*About this exercise:* What is needed is an exact copy of the lines in the entries below from the one holding "deutschen Termine finden" through the one holding "Zodra elke partner", pictures excluded.

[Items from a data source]
# # # #

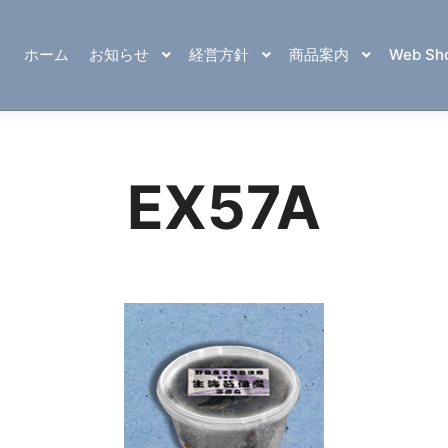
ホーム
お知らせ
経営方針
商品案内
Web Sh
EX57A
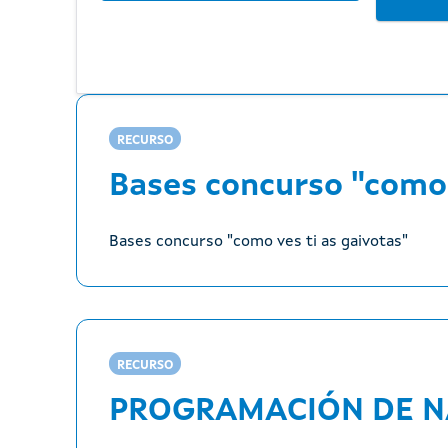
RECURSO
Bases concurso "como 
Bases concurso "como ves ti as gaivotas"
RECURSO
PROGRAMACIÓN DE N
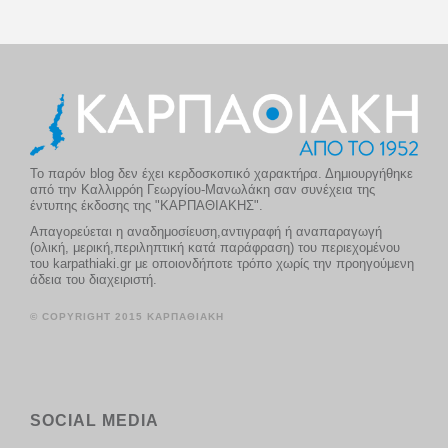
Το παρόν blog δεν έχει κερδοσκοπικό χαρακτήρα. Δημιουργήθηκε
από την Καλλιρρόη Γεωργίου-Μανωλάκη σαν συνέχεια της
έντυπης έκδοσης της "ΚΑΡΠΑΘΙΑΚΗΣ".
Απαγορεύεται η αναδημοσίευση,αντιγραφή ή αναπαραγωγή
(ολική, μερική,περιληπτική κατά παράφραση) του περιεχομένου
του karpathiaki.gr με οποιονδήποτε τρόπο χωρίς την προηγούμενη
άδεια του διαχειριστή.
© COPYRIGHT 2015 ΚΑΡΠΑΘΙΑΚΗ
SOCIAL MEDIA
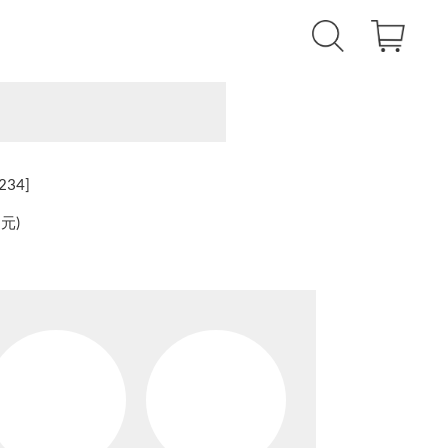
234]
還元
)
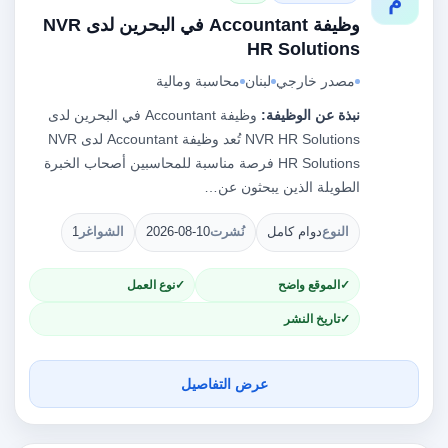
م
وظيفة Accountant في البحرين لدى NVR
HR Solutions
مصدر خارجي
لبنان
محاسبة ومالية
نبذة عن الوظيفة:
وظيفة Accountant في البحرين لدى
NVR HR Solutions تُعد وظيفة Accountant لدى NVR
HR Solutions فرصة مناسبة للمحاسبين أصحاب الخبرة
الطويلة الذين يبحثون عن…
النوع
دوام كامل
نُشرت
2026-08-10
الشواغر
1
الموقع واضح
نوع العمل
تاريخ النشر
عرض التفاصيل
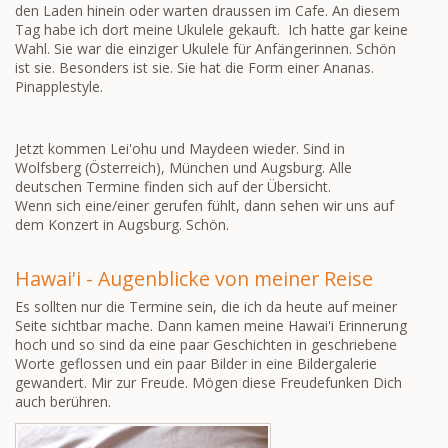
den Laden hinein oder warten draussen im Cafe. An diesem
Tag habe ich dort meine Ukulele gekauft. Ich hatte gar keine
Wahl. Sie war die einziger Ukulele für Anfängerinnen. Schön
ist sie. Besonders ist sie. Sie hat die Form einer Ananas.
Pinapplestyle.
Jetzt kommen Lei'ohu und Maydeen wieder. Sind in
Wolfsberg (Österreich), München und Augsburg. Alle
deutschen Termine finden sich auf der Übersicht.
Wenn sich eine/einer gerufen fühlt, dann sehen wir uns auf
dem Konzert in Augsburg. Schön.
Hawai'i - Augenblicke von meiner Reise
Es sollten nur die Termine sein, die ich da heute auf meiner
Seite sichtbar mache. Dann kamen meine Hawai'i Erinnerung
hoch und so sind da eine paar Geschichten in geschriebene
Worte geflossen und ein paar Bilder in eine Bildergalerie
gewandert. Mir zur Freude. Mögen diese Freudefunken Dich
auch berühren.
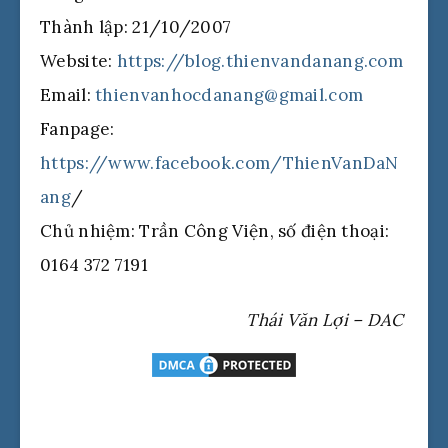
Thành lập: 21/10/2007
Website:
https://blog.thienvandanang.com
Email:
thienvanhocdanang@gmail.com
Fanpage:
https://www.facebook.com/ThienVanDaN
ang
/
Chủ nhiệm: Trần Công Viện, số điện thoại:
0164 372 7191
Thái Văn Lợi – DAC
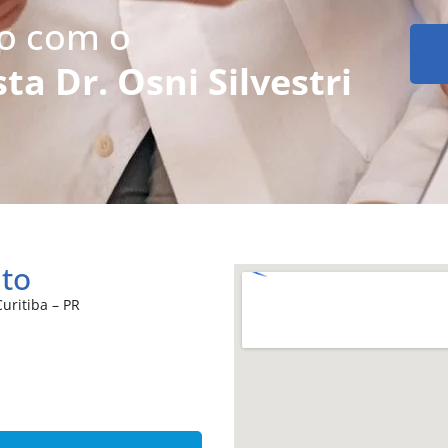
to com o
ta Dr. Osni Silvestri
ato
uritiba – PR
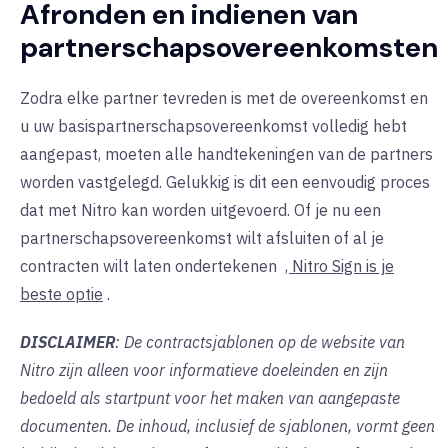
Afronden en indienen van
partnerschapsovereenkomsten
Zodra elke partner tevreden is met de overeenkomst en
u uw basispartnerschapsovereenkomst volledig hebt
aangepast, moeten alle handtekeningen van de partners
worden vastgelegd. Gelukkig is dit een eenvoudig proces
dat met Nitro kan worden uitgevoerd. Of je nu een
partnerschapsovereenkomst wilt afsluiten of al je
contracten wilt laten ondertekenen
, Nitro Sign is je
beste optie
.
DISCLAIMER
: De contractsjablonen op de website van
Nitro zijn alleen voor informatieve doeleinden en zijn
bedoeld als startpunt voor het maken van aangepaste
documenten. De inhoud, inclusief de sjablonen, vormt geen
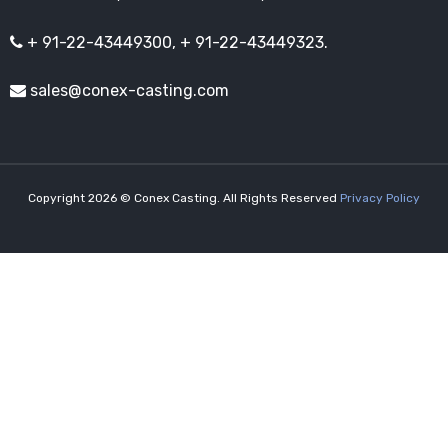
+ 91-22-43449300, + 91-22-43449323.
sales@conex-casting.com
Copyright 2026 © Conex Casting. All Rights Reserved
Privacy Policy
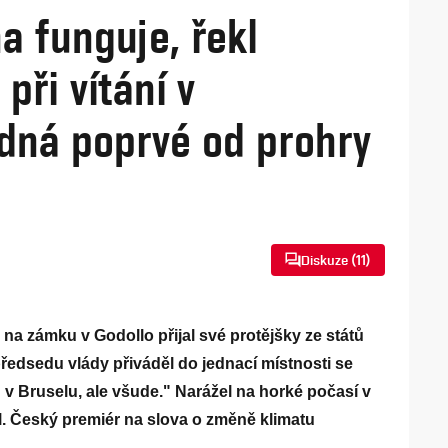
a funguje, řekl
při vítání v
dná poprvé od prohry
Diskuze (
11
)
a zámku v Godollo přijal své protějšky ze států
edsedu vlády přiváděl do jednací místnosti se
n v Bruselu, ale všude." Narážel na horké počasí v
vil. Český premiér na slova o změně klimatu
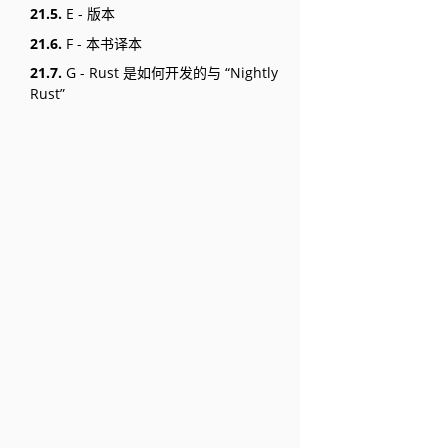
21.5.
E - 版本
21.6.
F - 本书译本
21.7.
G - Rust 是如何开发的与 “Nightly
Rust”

# # # #

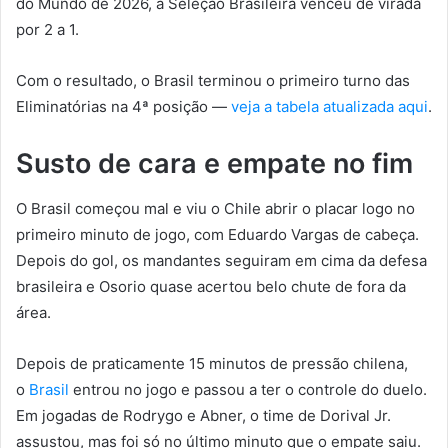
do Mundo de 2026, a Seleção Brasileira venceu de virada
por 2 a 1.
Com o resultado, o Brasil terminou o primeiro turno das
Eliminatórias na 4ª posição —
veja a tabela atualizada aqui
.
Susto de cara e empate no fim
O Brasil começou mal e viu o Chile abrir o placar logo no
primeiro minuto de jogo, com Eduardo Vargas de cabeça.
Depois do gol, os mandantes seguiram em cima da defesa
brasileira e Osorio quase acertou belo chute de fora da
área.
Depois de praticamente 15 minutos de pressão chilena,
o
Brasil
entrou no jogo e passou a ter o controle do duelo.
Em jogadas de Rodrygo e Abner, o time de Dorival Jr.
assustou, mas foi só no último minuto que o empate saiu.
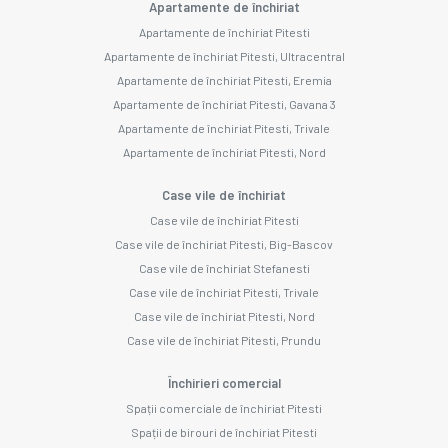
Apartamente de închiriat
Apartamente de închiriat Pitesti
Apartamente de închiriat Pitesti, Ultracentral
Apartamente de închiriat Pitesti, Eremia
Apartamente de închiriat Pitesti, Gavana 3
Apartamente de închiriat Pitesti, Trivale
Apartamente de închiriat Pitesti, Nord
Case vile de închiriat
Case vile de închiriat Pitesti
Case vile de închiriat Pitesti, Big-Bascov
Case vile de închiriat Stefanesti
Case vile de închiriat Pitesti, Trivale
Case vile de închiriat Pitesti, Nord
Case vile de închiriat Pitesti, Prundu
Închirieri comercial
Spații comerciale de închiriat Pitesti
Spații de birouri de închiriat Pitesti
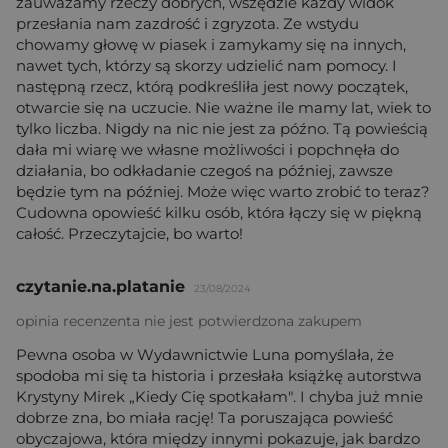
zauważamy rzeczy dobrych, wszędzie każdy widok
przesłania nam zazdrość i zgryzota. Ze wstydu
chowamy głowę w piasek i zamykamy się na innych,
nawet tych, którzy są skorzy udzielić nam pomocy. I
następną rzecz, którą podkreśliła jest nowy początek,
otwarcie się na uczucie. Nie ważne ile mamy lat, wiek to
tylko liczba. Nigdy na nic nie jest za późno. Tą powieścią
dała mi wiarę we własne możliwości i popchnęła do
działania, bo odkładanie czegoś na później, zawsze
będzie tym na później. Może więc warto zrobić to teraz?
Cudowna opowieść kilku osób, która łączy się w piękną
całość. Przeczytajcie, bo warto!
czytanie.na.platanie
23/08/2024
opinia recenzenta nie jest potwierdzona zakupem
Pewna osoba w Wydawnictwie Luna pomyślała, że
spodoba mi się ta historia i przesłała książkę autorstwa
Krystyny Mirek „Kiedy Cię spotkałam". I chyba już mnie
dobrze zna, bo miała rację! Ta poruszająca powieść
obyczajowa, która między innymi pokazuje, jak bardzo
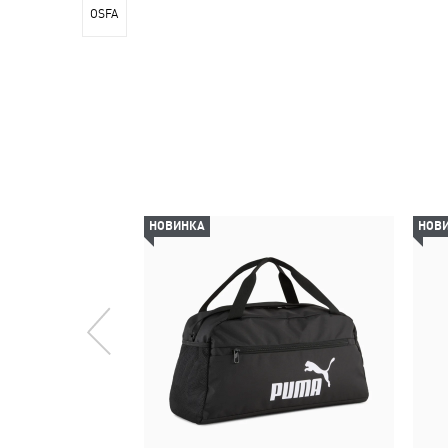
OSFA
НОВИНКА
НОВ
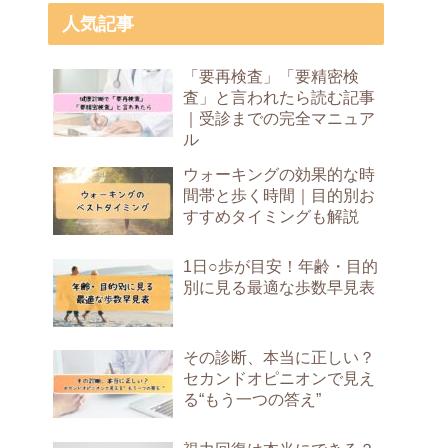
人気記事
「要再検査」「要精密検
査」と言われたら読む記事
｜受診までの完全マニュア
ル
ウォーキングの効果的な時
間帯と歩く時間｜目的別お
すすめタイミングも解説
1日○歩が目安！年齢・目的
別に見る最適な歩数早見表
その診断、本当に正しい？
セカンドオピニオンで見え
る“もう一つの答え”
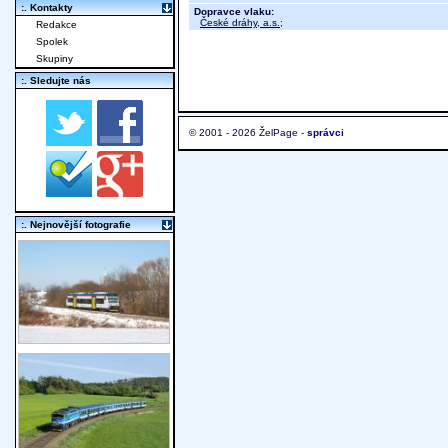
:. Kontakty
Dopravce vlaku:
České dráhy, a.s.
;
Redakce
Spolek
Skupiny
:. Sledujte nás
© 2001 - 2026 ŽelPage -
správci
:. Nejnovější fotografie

# # # #

*Response box:*
deutschen Termine finden sich auf der Übersicht.
Wenn sich eine/einer gerufen fühlt, dann sehen wir uns auf
dem Konzert in Augsburg. Schön.
Hawai'i - Augenblicke von meiner Reise
Es sollten nur die Termine sein, die ich da heute auf meiner
Seite sichtbar mache. Dann kamen meine Hawai'i Erinnerung
hoch und so sind da eine paar Geschichten in geschriebene
Worte geflossen und ein paar Bilder in eine Bildergalerie
gewandert. Mir zur Freude. Mögen diese Freudefunken Dich
auch berühren.
Thành lập: 21/10/2007
Website:
https://blog.thienvandanang.com
Email:
thienvanhocdanang@gmail.com
Fanpage:
https://www.facebook.com/ThienVanDaN
ang
/
Chủ nhiệm: Trần Công Viện, số điện thoại:
0164 372 7191
Thái Văn Lợi – DAC
to com o
ta Dr. Osni Silvestri
ato
uritiba – PR
Afronden en indienen van
partnerschapsovereenkomsten
Zodra elke partner tevreden is met de overeenkomst en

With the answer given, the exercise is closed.